Day two

Fed Chair Janet Yellen will take the podium for the second and final day of her congressional testimony. Investors interpreted her comments yesterday as broadly dovish, pushing the US dollar lower. USD has picked up slightly this morning, but remains vulnerable to Yellen’s forthcoming commentary.

Yellen said the economy is strong enough for the Fed to begin winding down its massive bond portfolio this year, although we still don’t have an exact date for when this will take place.

Despite her verbal support of another rate hike and winding down the balance sheet, there was a pronounced air of caution in her remarks. Yellen emphasized that inflation is below the Fed’s target. This has been a longstanding concern for policymakers, and this particular “uncertainty” could very well affect monetary policy.

This makes Friday’s CPI inflation figures all the more significant. Investors will take this as a barometer of the outlook for the rest of the year and the potential impact on Fed policy.

US producer prices rise unexpectedly

Headline producer prices in the US went up 0.1% in June after being left unchanged in May; markets were expecting a 0.1% drop. Prices for goods edged up 0.1% after falling a month prior. Food prices climbed 0.6% while cost of energy fell 0.5 percent.

Core prices excluding food and energy missed slightly.
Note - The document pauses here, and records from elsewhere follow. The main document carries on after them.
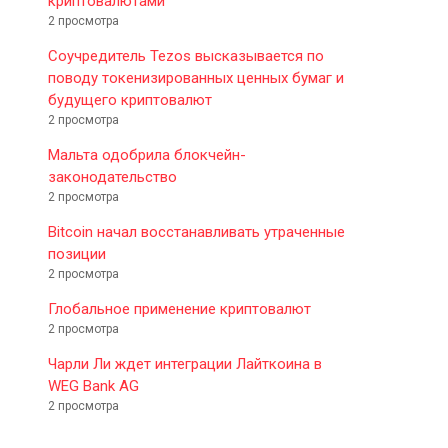
криптовалютами
2 просмотра
Соучредитель Tezos высказывается по
поводу токенизированных ценных бумаг и
будущего криптовалют
2 просмотра
Мальта одобрила блокчейн-
законодательство
2 просмотра
Bitcoin начал восстанавливать утраченные
позиции
2 просмотра
Глобальное применение криптовалют
2 просмотра
Чарли Ли ждет интеграции Лайткоина в
WEG Bank AG
2 просмотра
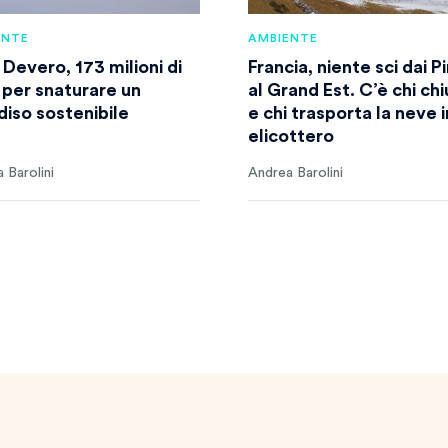
ENTE
AMBIENTE
 Devero, 173 milioni di
Francia, niente sci dai P
 per snaturare un
al Grand Est. C’è chi ch
diso sostenibile
e chi trasporta la neve i
elicottero
 Barolini
Andrea Barolini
Prices for services advanced 0.2% in June marking the fourth consecutive increase. An annual reading of 1.9% was just below the 2% expected and down from the 2.1% increase in May.

Not a lot of reaction for the dollar as this is second-tier data. Inflation tomorrow will be a weighty indicator to watch, given recent Fed comments about the uncertainty surrounding inflation growth in the US.

Take a hike

The Bank of Canada hiked its benchmark overnight interest rate up to 0.75% yesterday, in line with investor expectations. It’s the first hike in seven years, and robust domestic growth allowed the BoC to look past slowing inflation and make their move.
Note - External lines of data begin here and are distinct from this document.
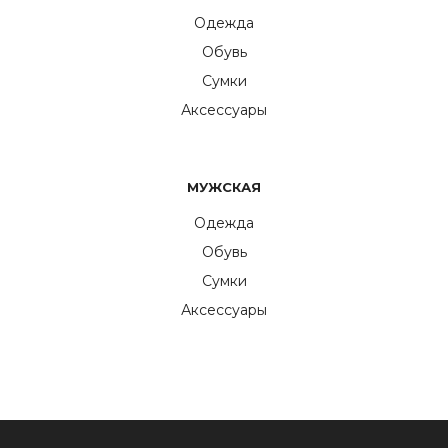
Одежда
Обувь
Сумки
Аксессуары
МУЖСКАЯ
Одежда
Обувь
Сумки
Аксессуары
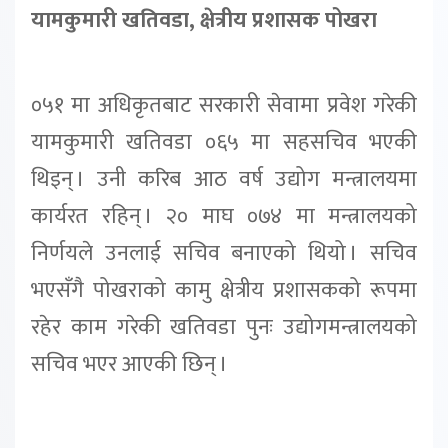
यामकुमारी खतिवडा, क्षेत्रीय प्रशासक पोखरा
०५१ मा अधिकृतबाट सरकारी सेवामा प्रवेश गरेकी
यामकुमारी खतिवडा ०६५ मा सहसचिव भएकी
थिइन् । उनी करिब आठ वर्ष उद्योग मन्त्रालयमा
कार्यरत रहिन् । २० माघ ०७४ मा मन्त्रालयको
निर्णयले उनलाई सचिव बनाएको थियो । सचिव
भएसँगै पोखराको कामु क्षेत्रीय प्रशासकको रूपमा
रहेर काम गरेकी खतिवडा पुनः उद्योगमन्त्रालयको
सचिव भएर आएकी छिन् ।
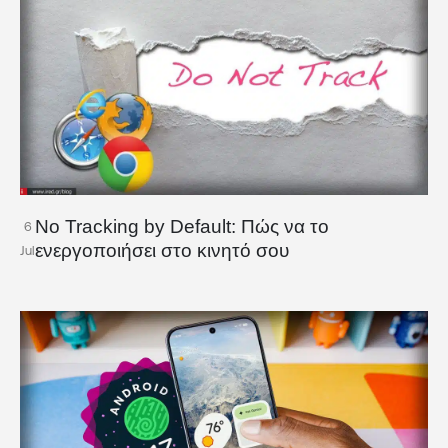
No Tracking by Default: Πώς να το
6
ενεργοποιήσει στο κινητό σου
Jul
Further positive data should keep CAD buoyant heading into heavy US data tomorrow. The Canadian housing market continues to look strong. New home prices rose 0.7% in May from the month before – investors were only expecting a 0.3% gain.

USDCAD isn’t moving much on the news, but the echoes of a rate hike are underpinning the Canadian dollar for now. We would expect to maintain these levels until tomorrow’s release of US CPI and retail sales.

EURUSD: Euro is being sold this morning with no data releases or headlines behind it, just some positioning ahead of tomorrow’s US data release.

GBPUSD: Sterling enjoying a weaker dollar. Prime Minister May gave an interview on BBC radio this morning, but refused to give a timetable for the UK’s departure.

AUDUSD: Aussie dollar higher after China’s trade surplus grew to $42.77 billion in June thanks to larger exports to the US and EU.

USDCAD: Canadian dollar still flying high after the Bank of Canada’s rate rise yesterday.

USDJPY: Yen weaker against the dollar this morning after a mixed report on consumer prices pushes all eyes to Friday’s data stream.